4 Comments

"Teach kids who are not from 'book-lined homes' (i.e., culturally disadvantaged black kids) how to read via the phonics method rather than the newer 'whole word method', which teaches kids to approach words as chunks rather than sounding them out, since English spelling is considered too irregular for the phonics route."

This to me is crucial. I have never taught elementary school, but I know, from teaching new immigrants who were illiterate in their own languages, that when teaching people to read who have never read before, phonics is essential. Otherwise, teaching these people to read English is like teaching them to read hieroglyphics; unless you teach them the sound system of the target language, they are completely confused. There is a reason that the phonetic alphabet took off sometime around 800 BCE: it made reading easier. Before that, almost the only people who could read and write were professional scribes.

So why do we teach reading and writing as if we had a picture-based writing system?

I can tell you that the simple phonics books I used with those illiterate immigrants/ refugees absolutely worked.

I tried telling other ESL literacy teachers about them (this was the late '80s when "whole language" was still new and fanatically adhered to even in adult classes), one teacher said, "I would be afraid to use those phonics books." She was afraid of being ostracized/ excommunicated by the teaching community.

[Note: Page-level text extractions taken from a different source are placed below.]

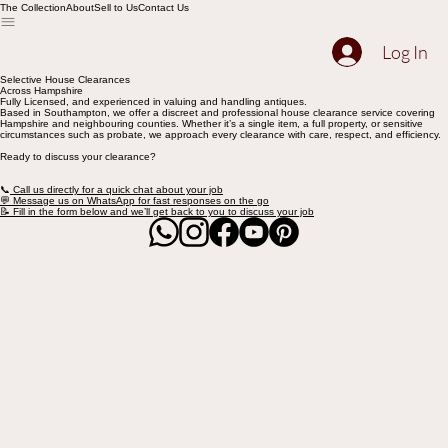
The Collection
About
Sell to Us
Contact Us
Log In
Selective House Clearances
Across Hampshire
Fully Licensed, and experienced in valuing and handling antiques.
Based in Southampton, we offer a discreet and professional house clearance service covering
Hampshire and neighbouring counties. Whether it’s a single item, a full property, or sensitive
circumstances such as probate, we approach every clearance with care, respect, and efficiency.
Ready to discuss your clearance?
📞
Call us directly for a quick chat about your job
💬 Message us on WhatsApp for fast responses on the go
📝 Fill in the form below and we’ll get back to you to discuss your job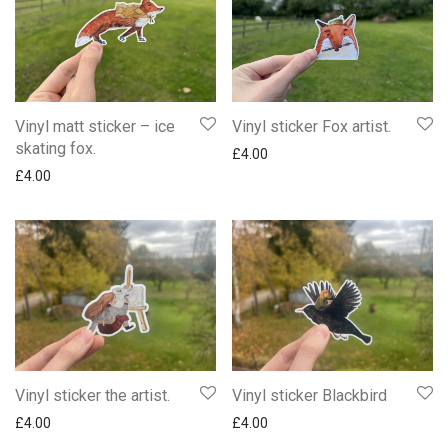
Vinyl matt sticker – ice
Vinyl sticker Fox artist.
skating fox.
£
4.00
£
4.00
Vinyl sticker the artist.
Vinyl sticker Blackbird
£
4.00
£
4.00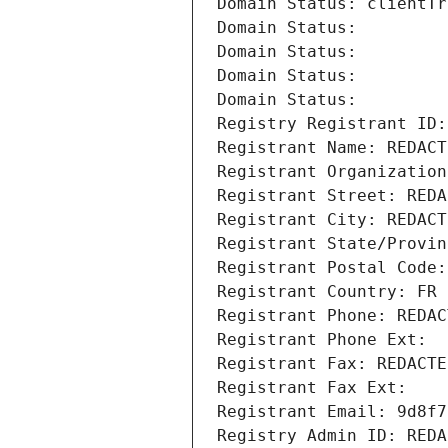
Domain Status: clientTr
Domain Status: 
Domain Status: 
Domain Status: 
Domain Status: 
Registry Registrant ID:
Registrant Name: REDACT
Registrant Organization
Registrant Street: REDA
Registrant City: REDACT
Registrant State/Provin
Registrant Postal Code:
Registrant Country: FR
Registrant Phone: REDAC
Registrant Phone Ext:
Registrant Fax: REDACTE
Registrant Fax Ext:
Registrant Email: 9d8f7
Registry Admin ID: REDA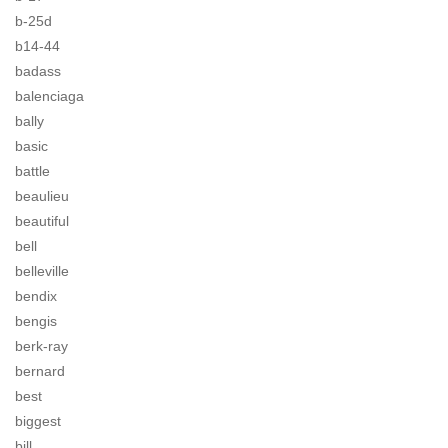
b-25d
b14-44
badass
balenciaga
bally
basic
battle
beaulieu
beautiful
bell
belleville
bendix
bengis
berk-ray
bernard
best
biggest
bill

I laughed at her and continued using the teaching materials that worked with my students. Elementary teachers would not be allowed to take matters into their own hands like this today, I think. But they should be allowed to try it with struggling students. I bet it would make a difference.

Expand full comment
author

I don't know why they ever adopted a dumb system like the newer one and didn't just stick with phonics. I learned via phonics and I can still remember what it was like to learn how to read that way (I was DYING to learn how to read and write and couldn't wait.) Now *there's* a *real* idea for helping a lot of black people (and everyone else) that I doubt the 'antiracism' movement will embrace any time soon. Thanks for your thoughtful reply!

Expand full comment

It's just the most logical way to teach reading in any language that has a phonetic alphabet. Incidentally, it takes Chinese children many years to learn to read and write Chinese characters because they are not phonetic.

Expand full comment
author

Yes, plus there are like 10,000 of them to learn! As I understand it from my time at a machine translation company, even older Chinese have a hard time sometimes reading the paper, they don't understand everything.